At the end of the day, though, they were taken in a fun lighthearted moment, the people in the pictures were fine with them, the spouses of the people in the pictures were totally fine with them and it wasn’t at all a sexual thing. It did not bother Jonathan even a tiny, teeny bit. And if my husband is fine with it, that is the opinion that counts with me.
However, I also realize that my boundaries and what I consider playful fun will not always mesh with other people’s definitions of it.

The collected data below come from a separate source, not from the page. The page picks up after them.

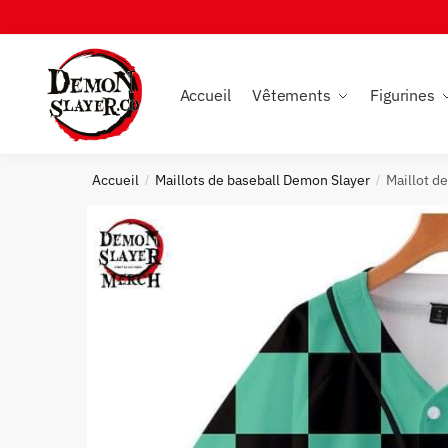
Skip
Skip
to
to
navigation
content
Accueil
Vêtements
Figurines
Accueil
Maillots de baseball Demon Slayer
Maillot d
/
/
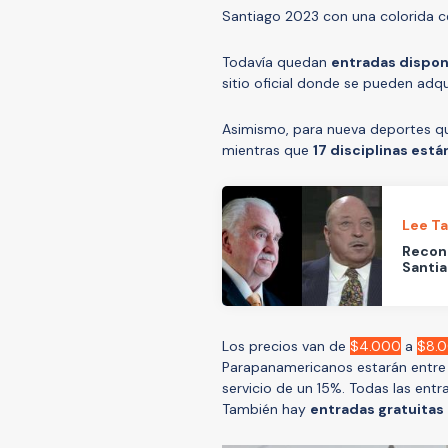
Santiago 2023 con una colorida c
Todavía quedan
entradas disponi
sitio oficial donde se pueden adqui
Asimismo, para nueva deportes que
mientras que
17 disciplinas est
Lee T
Recono
Santia
Los precios van de
$4.000
a
$8.
Parapanamericanos estarán entre 
servicio de un 15%. Todas las entr
También hay
entradas gratuitas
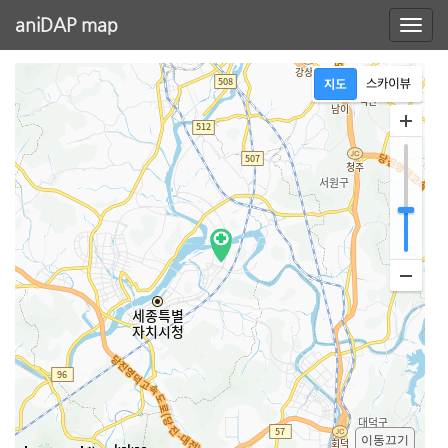
aniDAP map
이동끄기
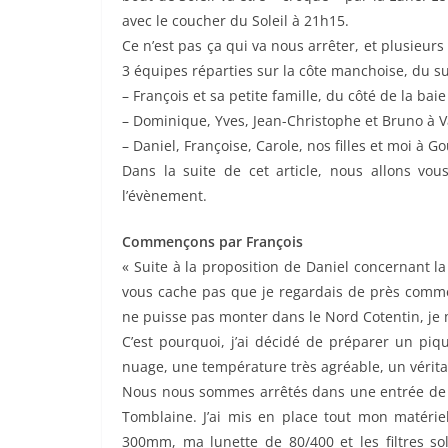
avec le coucher du Soleil à 21h15.
Ce n’est pas ça qui va nous arrêter, et plusieur
3 équipes réparties sur la côte manchoise, du s
– François et sa petite famille, du côté de la ba
– Dominique, Yves, Jean-Christophe et Bruno à Va
– Daniel, Françoise, Carole, nos filles et moi à G
Dans la suite de cet article, nous allons v
l’évènement.
Commençons par François
« Suite à la proposition de Daniel concernant l
vous cache pas que je regardais de près commen
ne puisse pas monter dans le Nord Cotentin, je m
C’est pourquoi, j’ai décidé de préparer un piq
nuage, une température très agréable, un véritab
Nous nous sommes arrêtés dans une entrée de 
Tomblaine. J’ai mis en place tout mon matériel
300mm, ma lunette de 80/400 et les filtres sol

Ok…So this is the VERY FIRST TIME I have EVER read your blog. And now I will be reading it faithfully. I love that you are honest and true. And don’t take crap from anyone. Much the same as me. I’m glad that you thought things through and didn’t delete your blog, or I wouldn’t be able to read your rant which made me feel human and realistic towards this whole “blogging” thing. I am new at this, but have poured my heart into my words. I hate that people are so opinionated. Keep it to yourself and do us all a freaking favor, jackass!
@Katie…
I was that other woman. *Ducks* It was innocent, and totally in the interest of hilarity. I see why some people took exception to it, but really, it was an “i love you like my sister” kiss, that’s it. :)
I read you blog, then don’t read it, then come back and read it again.
It’s nothing personal.
I read so many different blogs, some get lost in the shuffle – or some I just take a break and come back.. stuff like that.
People who waste time writing such hateful emails are shit! And I’m sorry that happened to you.
Happy Birthday by the way.
And Happy Blogiversary.
I think the internet would implode if you shut down your blog. You are one of those people who leaves a pretty big void in your absence. Just from what I’ve read here on your blog recently (I haven’t been reading you very long) you have some pretty loyal readers that could maybe make up for the horrible, small, ugly people that say hurtful things to you. Keep blogging. Don’t let them win.
Hi, first time here! I was directed here via Google Reader Shared and just had to comment. First of all, Happy 3rd Blogiversary!
Secondly, I have wanted to shut down my blog about 10 times because of stupid things that were said to me and/or hurt my feelings on a completely fucked up level. (Oooh I hope I can cuss here cause I do it a ton!). It really makes me happy, even though I don’t know you, that you were able to remember all of the good and keep from deleting!
Also, I really know what it’s like to want to post something with names, dates, IPs and most of all, the true facts of a situation. I have several drafts calling people out and even though I will never publish them, because I hate blog drama, it felt good to write them!
Damn. This post makes me really glad I’m a shitty writer with three people who read my blog. That’s my round-about, shitty-writer way of saying I dig your blog and I’ll never hold you to an update schedule ’cause you’re, like, a human and stuff.
Good lord, you’re supposed to act like you “care about the internet”? I think that’s the most bizarre string of words I’ve ever read online. You’re a good person, Loralee, and I’m sorry the assholes have been coming out of the woodwork. I think you made the right choice in saying something. Good for you! Hugs.